No se le habrá pasado por la cabeza irse, seguramente porque espera que, como recompensa a los servicios prestados y sufridos, el club le reserve un lugar distinguido en los despachos principales. También porque abandonar al equipo en estas circunstancias no parece una decisión elegante ni va con su personalidad. Víctor Fernández, sin embargo, podría hacer el gran servicio de su vida al Real Zaragoza presentando su dimisión no como producto de un desvanecimiento profesional, sino como rotundo gesto testimonial frente a una farsa insostenible ni tan siquiera con su figura icónica. Si se fuera sin ruido, nadie le señalaría ni le acusaría porque cuenta con el respeto y la admiración de la mayoría de los aficionados, de quienes vivieron con él la era dorada de principio de los noventa, y de aquellos, los más jóvenes, que le idolatran como parte capital de una hermosa leyenda.

Esa onda expansiva de una hipotética y en nada probable marcha del técnico levantaría muchas alfombras con no poca roña bajo falsas promesas. Supondría la confirmación de que este Zaragoza carece de futuro siguiendo un patrón de austeridad que no disimula lo más mínimo la incapacidad de sus dirigentes para encontrar inyecciones económicas que se sumen a la aportación de sus bolsillos y para localizar personas más competentes en la consejería deportiva, aspecto que les supera por completo. La derrota en Mallorca, la cuarta en los seis últimos encuentros, fue otra confirmación de que el problema nunca ha estado en el banquillo, sino en la arquitectura de una plantilla que cada temporada se devalúa con estrépito y que ahora manda al frente a los canteranos como germen de un porvenir mejor. La desvergüenza en su esplendor. El conjunto aragonés se salvará o descenderá con o sin Víctor. Fue influyente por su aureola. Hoy en día está en la lista de las víctimas.

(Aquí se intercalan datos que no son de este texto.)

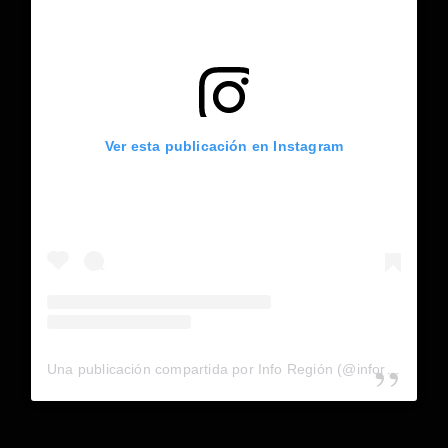
Ver esta publicación en Instagram
Una publicación compartida por Info Región (@inforegion_redes)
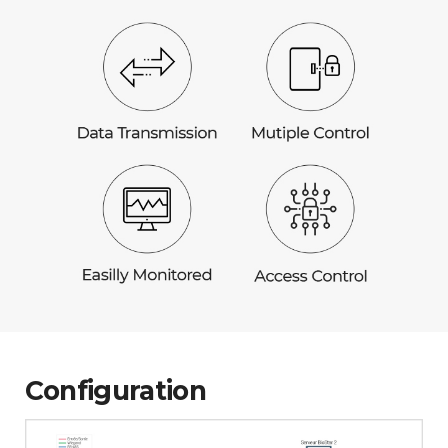
Configuration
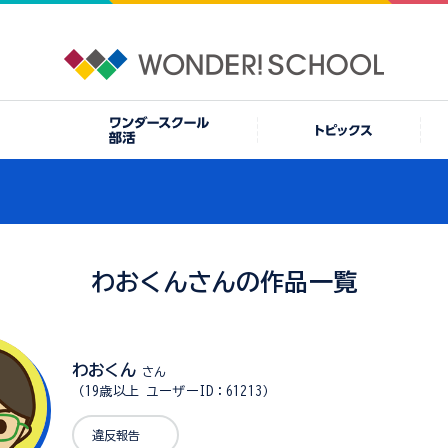
わおくんさんの作品一覧
わおくん
さん
（19歳以上 ユーザーID：61213）
違反報告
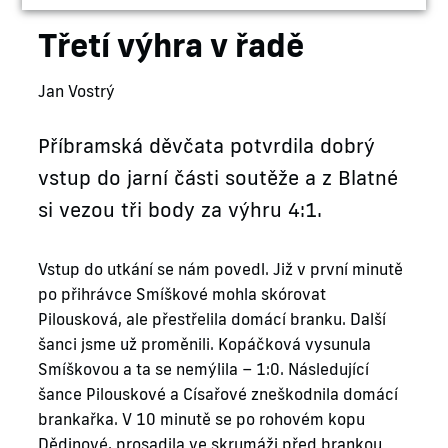
Třetí výhra v řadě
Jan Vostrý
Příbramská děvčata potvrdila dobrý
vstup do jarní části soutěže a z Blatné
si vezou tři body za výhru 4:1.
Vstup do utkání se nám povedl. Již v první minutě
po přihrávce Smíškové mohla skórovat
Pilousková, ale přestřelila domácí branku. Další
šanci jsme už proměnili. Kopáčková vysunula
Smíškovou a ta se nemýlila – 1:0. Následující
šance Pilouskové a Císařové zneškodnila domácí
brankařka. V 10 minutě se po rohovém kopu
Dědinové, prosadila ve skrumáži před brankou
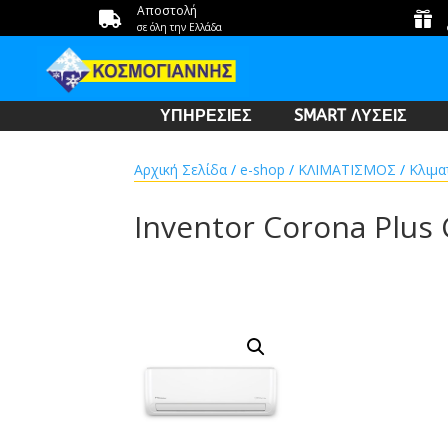
Αποστολή


σε όλη την Ελλάδα
ΥΠΗΡΕΣΙΕΣ
SMART ΛΥΣΕΙΣ
Αρχική Σελίδα
/
e-shop
/
ΚΛΙΜΑΤΙΣΜΟΣ
/
Κλιμα
Inventor Corona Plus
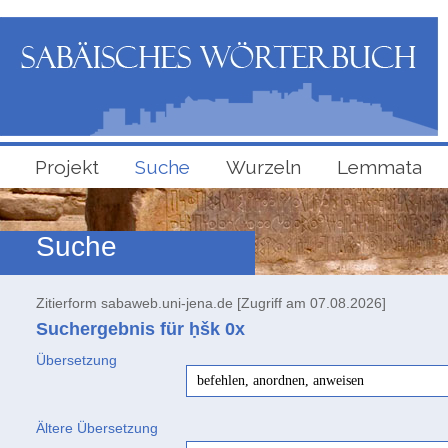
Projekt
Suche
Wurzeln
Lemmata
Suche
Zitierform sabaweb.uni-jena.de [Zugriff am 07.08.2026]
Suchergebnis für ḥšk
0x
Übersetzung
befehlen, anordnen, anweisen
Ältere Übersetzung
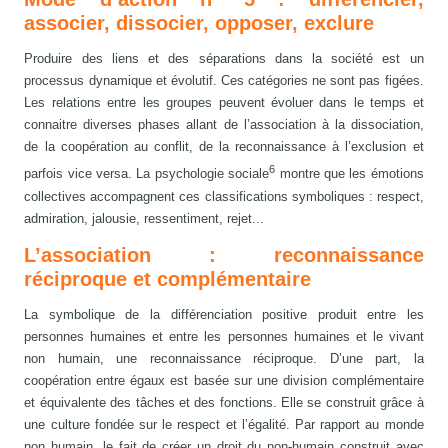
associer, dissocier, opposer, exclure
Produire des liens et des séparations dans la société est un
processus dynamique et évolutif. Ces catégories ne sont pas figées.
Les relations entre les groupes peuvent évoluer dans le temps et
connaitre diverses phases allant de l’association à la dissociation,
de la coopération au conflit, de la reconnaissance à l’exclusion et
6
parfois vice versa. La psychologie sociale
montre que les émotions
collectives accompagnent ces classifications symboliques : respect,
admiration, jalousie, ressentiment, rejet...
L’association : reconnaissance
réciproque et complémentaire
La symbolique de la différenciation positive produit entre les
personnes humaines et entre les personnes humaines et le vivant
non humain, une reconnaissance réciproque. D’une part, la
coopération entre égaux est basée sur une division complémentaire
et équivalente des tâches et des fonctions. Elle se construit grâce à
une culture fondée sur le respect et l’égalité. Par rapport au monde
non humain, le fait de créer un droit du non-humain construit avec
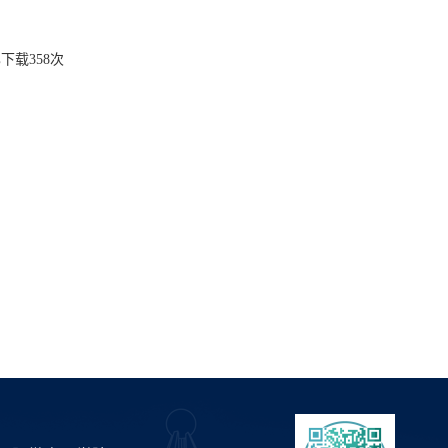
已下载
358
次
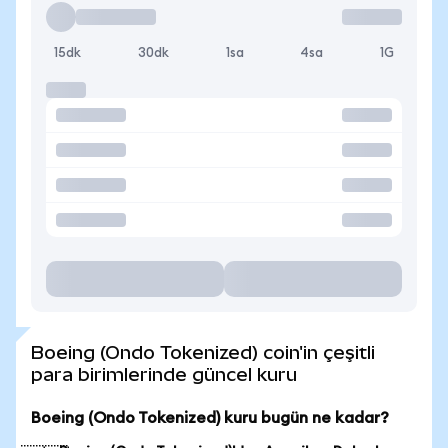
15dk
30dk
1sa
4sa
1G
Boeing (Ondo Tokenized) coin'in çeşitli
para birimlerinde güncel kuru
Boeing (Ondo Tokenized) kuru bugün ne kadar?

No es de recibo verle descompuesto en la banda, como alguien que no comprende nada, incapaz de que le entiendan porque habla otro idioma. Como tampoco lo es afrontar un encuentro de estas características con chicos como Delmás y Nieto expuestos a una exigencia competitiva que les supera y retrata porque, pese a su entusiasmo y entrega, ni están maduros ni cuentan con la compañía adecuada para progresar. Alrededor de los laterales no crece la hierba, devastada en el jardín de un Cristian Álvarez que en esta ocasión no pudo obrar un nuevo milagro. El Real Zaragoza no domina las áreas, se volvió a escuchar en Son Moix. Es de chiste esta cantinela que suena casi cada fin de semana para justificar un fútbol previsible, chato, aburrido y que se vanagloria de ser propietario de la nada, de los tiempos muertos, de las circulaciones vacías, de los pases perezosos en verticalidad y ciegos de precisión.

No dominar las áreas, en este deporte, se traduce como fracaso. Si el Real Zaragoza está luchando por la permanencia es porque falla atrás en lo fundamental y en lo rutinario y porque al llegar arriba se desmaya de pura inocencia (dos goles en seis citas). Además, su caja de cambios en el viaje de ida y en el de repliegue cruje por falta de velocidades. ¿Las lesiones? Influyen, por su puesto, aunque esa epidemia visita la casa de casi todos y no se escuchan tantos lamentos. Por otra parte cuando se ficha no solo se contrata calidad futbolística, sino también física. Nada es casual.

El castigo de esta jornada, el más cruel del curso actual, pudo ser menor y mayor. Guitián pidió perdón a los seguidores "porque no se merecen el partido que hemos hecho", dijo en un lúcido análisis de lo ocurrido. Víctor Fernández quiso proteger al vestuario con una lectura desenfocada de los acontecimientos y proponiendo una mirada valiente hacia el próximo compromiso sin mirar atrás. No va abandonar el barco, pero seguir con esa misión mesiánica ni le favorece a él ni al club, encallado en una gestión de proyectos descabezados que se refugia puntualmente y con alevosía en personajes queridos por el público para desviar la atención, para correr un tupido velo traspasado ya por la luz de la verdad. Ni Copa ni Recopa ni cargo de agradecimiento para trabajar en un futuro inexistente en este ecosistema de empobrecimiento. Su gran legado sería irse de inmediato para desvestir de disfraces y caretas a un club impostor, sin vínculo alguno con el que triunfó y fue feliz.